People Under Pressure

I once worked for a high-level manager that was very successful. He had a strong performing department in a preeminent company. We all made a very good living, he led a large team that was very talented. He had played college football for a large ranked college team. So he knew something about success and winning.  Then one day something happened. Things went wrong.

All of a sudden his projections for new business failed, his management’s projections to Wall Street fell flat like a pancake. The economy was sliding into recession and technology sector our sector was hardest hit. And the slow sickening slide of the company’s stock price capriciously circling the bowl was apparent.  It was ugly. And for any of my readers who have not only heavily invested their blood sweat and tears in their company that also had an investment in stock and stock options. You know how this feels. The pressure is painful gut wrenching, and unavoidable. But in spite of this perjoration, it got worse.

What Did He Do?

Well, there is an old saying that crisis does not make leaders it reveals them. But I have found there is a corollary to that valid statement. And that is that crises also exposes the failures, the people who should not be leaders. And this individual fell into the latter group. At the time it was shocking to behold that anyone could act this way in public and still be let in the door on the following day.

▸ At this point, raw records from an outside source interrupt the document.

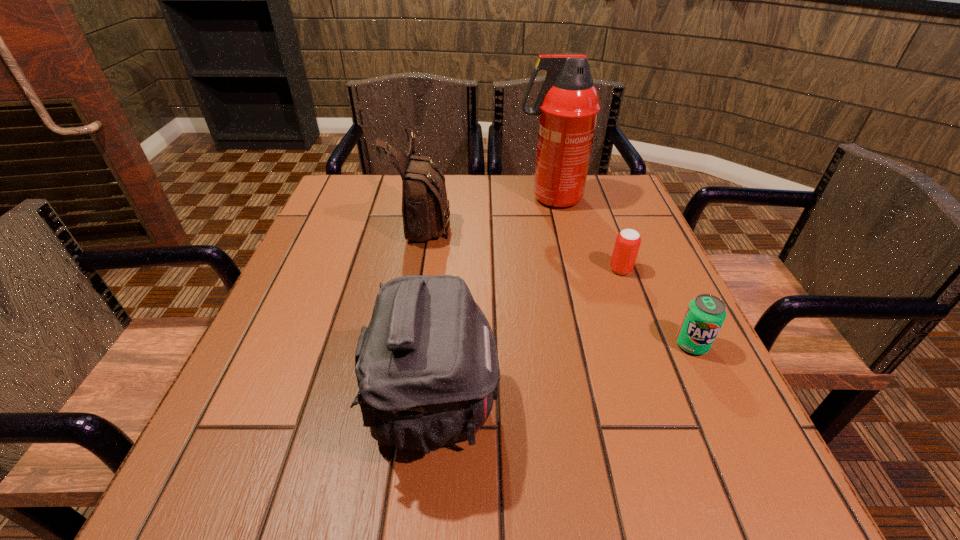 Image resolution: width=960 pixels, height=540 pixels. I want to click on the third object from right to left, so click(x=568, y=104).

At what (x,y) coordinates should I click in order to perform the action: click on the tallest object. Please return your answer as a coordinate pair (x, y). This screenshot has width=960, height=540. Looking at the image, I should click on (568, 104).

This screenshot has width=960, height=540. I want to click on the farther shoulder bag, so click(x=425, y=207).

Where is `the nearer shoulder bag`? This screenshot has width=960, height=540. the nearer shoulder bag is located at coordinates (427, 368).

Image resolution: width=960 pixels, height=540 pixels. I want to click on pop soda, so click(x=704, y=317).

Where is `beer can`? This screenshot has height=540, width=960. beer can is located at coordinates coord(628,241).

You are a GUI agent. You are given a task and a screenshot of the screen. Output one action in this format:
    pyautogui.click(x=<x>, y=<y>)
    Task: Click on the third nearest object
    
    Given the screenshot: What is the action you would take?
    pyautogui.click(x=628, y=241)

At what (x,y) coordinates should I click in order to perform the action: click on vacant space located on the trigger side of the tallest object. Please return your answer as a coordinate pair (x, y). The width and height of the screenshot is (960, 540). Looking at the image, I should click on click(x=392, y=198).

His behavior was appalling at every level. There are two ways a leader goes under the pressure of a crisis some rise to the occasion and show greater success, and some fall to the level of their own inability to handle pressure. Everyone is looking to you the leader to determine what the direction will be in an event of a crisis. Someone who had planned for a potential crisis, or someone who would react calmly and effectively protecting his clients his employees and his business. What did this guy do? This manager intimidated, played favorites, berated everyone including top performers right out in the open. He panicked and made a bad situation worse.

Security Should Not Be Your Crisis Event

What does all this have to do with security? Well, there is very few events that can hit you harder and faster than a major security breach. This is a pressure that can really reveal a person. So the question is not what will you do when you get breached. It is what can you do to avoid the most certain types of security attacks and keep yourself out of the crisis situation.  Once you do that you need to have a plan for how you are going to handle any security events that actually do occur beyond your control. Do you have a plan? What policies do you have to deal with this? Do you have trusted advisors and contractors within the security industry that you can rely on in time of trouble? Or are you just going to call someone in the middle of the night who you have never met? And just hope they are right for the job? Having these things in place can make the difference of a crisis or just a manageable problem. So do you want to be revealed or exposed?